Pêche en Occitanie : un début de saison contrasté face aux défis environnementaux
Alors que la saison de pêche vient de s'ouvrir sur les rivières de première catégorie, les fédérations départementales d'Occitanie doivent composer avec des défis croissants liés au réchauffement climatique. Une ouverture timide sur les berges des rivières marque ce début de printemps, avec une baisse notable de fréquentation des pêcheurs.
Une fréquentation en baisse pour l'ouverture de saison
Le deuxième week-end de mars, traditionnellement attendu par les amateurs de pêche, a connu une participation réduite cette année. "Nous constatons, dans le Gard comme dans les départements limitrophes, une baisse importante, autour de 10%, du nombre de cartes de pêche par rapport à l'an dernier sur la même période", déplore Vincent Ravel, président de la fédération départementale du Gard. Une consultation des adhérents a été lancée pour comprendre les raisons de cette désaffection : coût du carburant, élections municipales, ou problème plus structurel ?
Les impacts du changement climatique sur les rivières
Ces dernières années, les pêcheurs de la région ont dû faire face à des conditions difficiles :
- Sécheresse : débit réduit des rivières, température de l'eau élevée, faible teneur en oxygène provoquant une surmortalité des poissons
- Crues hivernales : perturbation des écosystèmes aquatiques et destruction des frayères
- Prédation accrue : arrivée du grand cormoran poussé vers l'intérieur des terres par la surpêche en mer
Pierre, pêcheur lozérien, témoigne : "Les rivières ont vraiment souffert. Alors qu'il y avait de très belles frayères l'automne dernier, la plupart ont disparu du fait des crues". Ces frayères sont pourtant essentielles à la reproduction des espèces piscicoles.
L'Occitanie : une région traditionnellement dynamique pour la pêche
Malgré ce début de saison difficile, l'Occitanie reste l'une des régions françaises comptant le plus de pêcheurs :
- L'Aveyron : environ 20 000 cartes délivrées en 2025
- La Lozère : 12 500 cartes
- Le Gard et l'Hérault : environ 16 000 adhérents chacun
- L'Aude et les Pyrénées-Orientales : entre 10 000 et 11 000 pêcheurs
Les Pyrénées catalanes et la Cerdagne possèdent de solides atouts pour développer le tourisme halieutique, avec le récent lancement du premier "territoire d'exception pêche".
Mesures de préservation et d'adaptation
Face à ces défis, les fédérations départementales mettent en place diverses stratégies :
Réglementation renforcée : limitation à deux poissons par jour et par pêcheur dans les rivières de première catégorie pour maintenir les géniteurs et optimiser les reproductions.
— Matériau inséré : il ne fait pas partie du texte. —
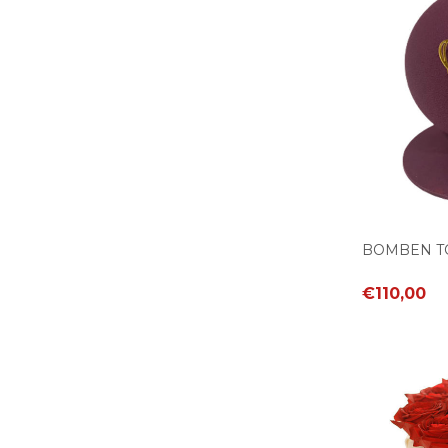
BOMBEN T
€110,00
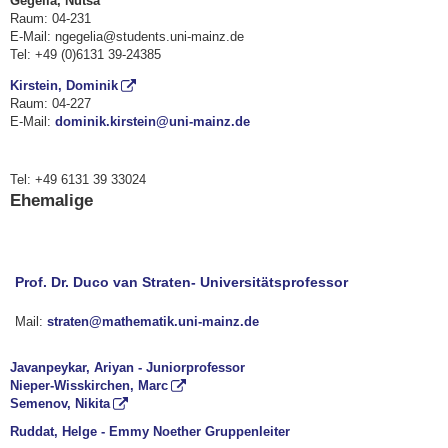
Gegelia, Nutsa
Raum: 04-231
E-Mail: ngegelia@students.uni-mainz.de
Tel: +49 (0)6131 39-24385
Kirstein, Dominik
Raum: 04-227
E-Mail:
dominik.kirstein@uni-mainz.de
Tel: +49 6131 39 33024
Ehemalige
Prof. Dr. Duco van Straten- Universitätsprofessor
Mail:
straten@mathematik.uni-mainz.de
Javanpeykar, Ariyan - Juniorprofessor
Nieper-Wisskirchen, Marc
Semenov, Nikita
Ruddat, Helge - Emmy Noether Gruppenleiter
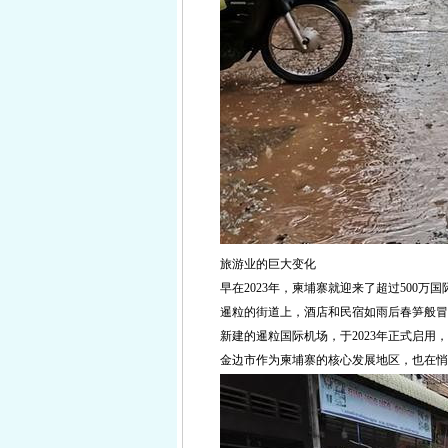
旅游业的巨大变化
早在2023年，柬埔寨就迎来了超过500万
暹粒的街道上，酒店和民宿如雨后春笋般冒
新建的暹粒国际机场，于2023年正式启
金边市作为柬埔寨的核心发展地区，也在悄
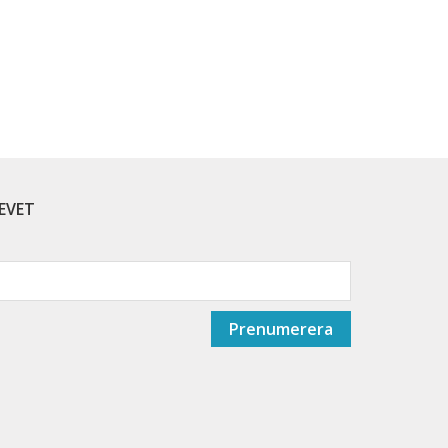
EVET
Prenumerera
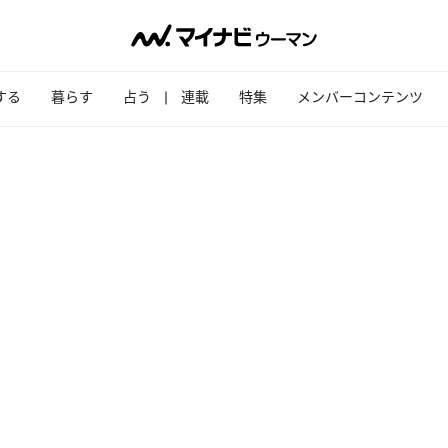
する
暮らす
占う
連載
特集
メンバーコンテンツ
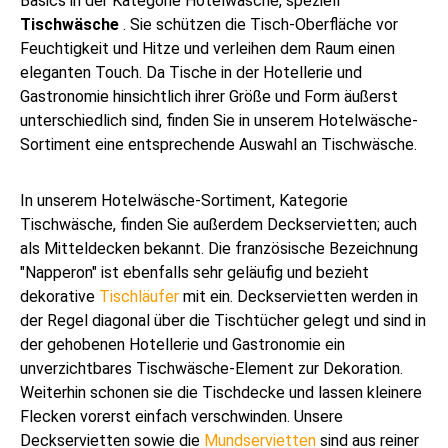
Basics in der Kategorie Hotelwäsche, speziell
Tischwäsche
. Sie schützen die Tisch-Oberfläche vor
Feuchtigkeit und Hitze und verleihen dem Raum einen
eleganten Touch. Da Tische in der Hotellerie und
Gastronomie hinsichtlich ihrer Größe und Form äußerst
unterschiedlich sind, finden Sie in unserem Hotelwäsche-
Sortiment eine entsprechende Auswahl an Tischwäsche.
In unserem Hotelwäsche-Sortiment, Kategorie
Tischwäsche, finden Sie außerdem Deckservietten; auch
als Mitteldecken bekannt. Die französische Bezeichnung
"Napperon" ist ebenfalls sehr geläufig und bezieht
dekorative
Tischläufer
mit ein. Deckservietten werden in
der Regel diagonal über die Tischtücher gelegt und sind in
der gehobenen Hotellerie und Gastronomie ein
unverzichtbares Tischwäsche-Element zur Dekoration.
Weiterhin schonen sie die Tischdecke und lassen kleinere
Flecken vorerst einfach verschwinden. Unsere
Deckservietten sowie die
Mundservietten
sind aus reiner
Travail sur l'habitat : plutôt que de pratiquer des déversements de poissons, les équipes travaillent à optimiser la reproduction des espèces sauvages par :
- Aménagement de frayères
- Mise en place de réservoirs biologiques
- Création de zones en gestion patrimoniale à 100%
Projet de carnet de capture : Vincent Ravel milite pour la mise en place d'un système permettant de recueillir des données statistiques sur les poissons pêchés, prélevés ou remis à l'eau. "Ces données sont indispensables pour avoir une gestion plus fine des milieux et cibler nos actions", explique-t-il.
La question du silure et l'optimisme des acteurs locaux
Le gouvernement a récemment présenté un projet de décret inscrivant le silure sur la liste des espèces susceptibles de provoquer des déséquilibres biologiques. La fédération de pêche du Gard défend cependant sa place dans les écosystèmes qu'il a colonisés, tout en appelant les pêcheurs à ne pas le déplacer.
Malgré les difficultés, Vincent Ravel se montre optimiste : "Les fédérations départementales de pêche et les associations locales ont aujourd'hui pris conscience de l'importance de préserver leur terrain de jeu". Dans les Pyrénées-Orientales, un observatoire des cours d'eau avec 86 stations de surveillance a été mis en place pour travailler sur la "continuité écologique".
Dans les rivières catalanes, les conditions sont actuellement "quasi parfaites" grâce aux pluies de l'hiver, avec même un regain de 13% des cartes de pêche après plusieurs années d'érosion dues à la sécheresse. La preuve que la pratique séduit encore et que l'expression "Aller à la pêche" pourra toujours être utilisée... même les jours d'élection.